Cleo File Transfer Attacks Linked to Clop Ransomware Group

Mandiant researchers have linked the recent exploitation of two Cleo file transfer flaws to a threat actor that has overlaps with the prolific Clop cybercrime group.

On Wednesday, Mandiant CTO Charles Carmakal said in a post that researchers have linked the slew of attacks to UNC5936, a threat cluster that has overlaps with Clop (also known as FIN11). Clop, a ransomware group that’s been behind several high-profile vulnerability exploitation campaigns, has also claimed responsibility for the attacks.

Key Details: 

• Previously, Clop threat actors exploited several other flaws in managed file transfer tools, and then carried out attacks where they stole data and extorted victims.
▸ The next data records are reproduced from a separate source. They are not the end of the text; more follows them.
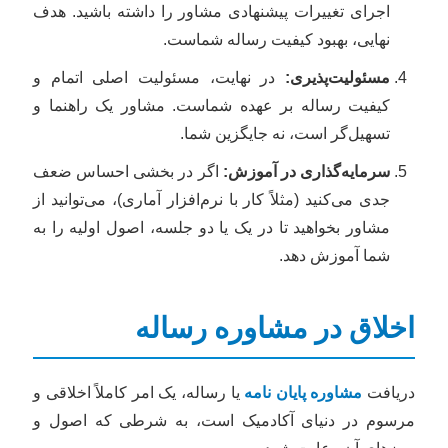
اجرای تغییرات پیشنهادی مشاور را داشته باشید. هدف
نهایی، بهبود کیفیت رساله شماست.
مسئولیت‌پذیری:
در نهایت، مسئولیت اصلی اتمام و
کیفیت رساله بر عهده شماست. مشاور یک راهنما و
تسهیل‌گر است، نه جایگزین شما.
سرمایه‌گذاری در آموزش:
اگر در بخشی احساس ضعف
جدی می‌کنید (مثلاً کار با نرم‌افزار آماری)، می‌توانید از
مشاور بخواهید تا در یک یا دو جلسه، اصول اولیه را به
شما آموزش دهد.
اخلاق در مشاوره رساله
دریافت
مشاوره پایان نامه
یا رساله، یک امر کاملاً اخلاقی و
مرسوم در دنیای آکادمیک است، به شرطی که اصول و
For instance, the group is behind the MOVEit Transfer data theft attacks in 2023 and the Fortra GoAnywhere MFT attacks in 2022

• Carmakal said that researchers have not yet observed mass data theft, as was seen in the threat actor’s previous campaigns

• Carmakal referenced the deployment of the Beacon and GoldTomb backdoors on exploited systems, and said “it’s possible that the group may leverage these backdoors to further compromise the victim environment and deploy ransomware, however, we have not yet observed this in our cases to date”

The Background: Details of exploitation of one of the flaws - a remote code execution vulnerability in several Cleo file transfer tools - first emerged last week. While enterprise software firm Cleo initially issued a patch for the initial flaw (CVE-2024-50623) disclosed in October, researchers found that threat actors were still exploiting fully patched systems, so last week Cleo issued a new updated version (version 5.8.0.24), as well as a new CVE for the issue (CVE-2024-55956). Huntress researchers (who first published an in-depth analysis of the flaw and exploitation efforts here) initially found the earliest evidence of exploitation on Dec. 3, but Carmakal said that Mandiant researchers observed exploitation dating back to October 2024, and said CVE-2024-55956 was initially exploited in the wild as a zero day.
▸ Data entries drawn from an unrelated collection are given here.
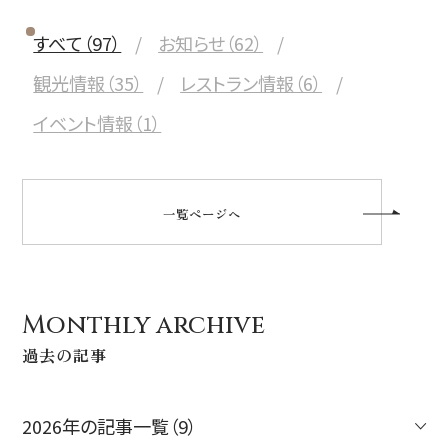
すべて（97）
お知らせ（62）
観光情報（35）
レストラン情報（6）
イベント情報（1）
一覧ページへ
Monthly archive
過去の記事
2026年の記事一覧（9）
Why It Matters: Because the flaw was exploited as a zero-day bug, organizations should examine their Cleo Harmony, VLTrader or LexiCom systems to see if they have been exploited, even if they have updated their systems already. Carmakal said that since exploit code for CVE-2024-50623 is now publicly available, researchers also expect other threat actors to launch attacks as well.  
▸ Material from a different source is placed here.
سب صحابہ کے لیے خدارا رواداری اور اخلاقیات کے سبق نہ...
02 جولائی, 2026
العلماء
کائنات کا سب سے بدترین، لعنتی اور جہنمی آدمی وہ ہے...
“Cleo strongly advises all customers to immediately upgrade instances of Harmony, VLTrader, and LexiCom to the latest released patch (version 5.8.0.24) to address this vulnerability,” according to Cleo’s security advisory issued last week.

Both Cleo flaws have been added to the Cybersecurity and Infrastructure Security Agency’s (CISA) Known Exploited Vulnerabilities catalog this week, and CISA marked them as “known to be used in ransomware campaigns.”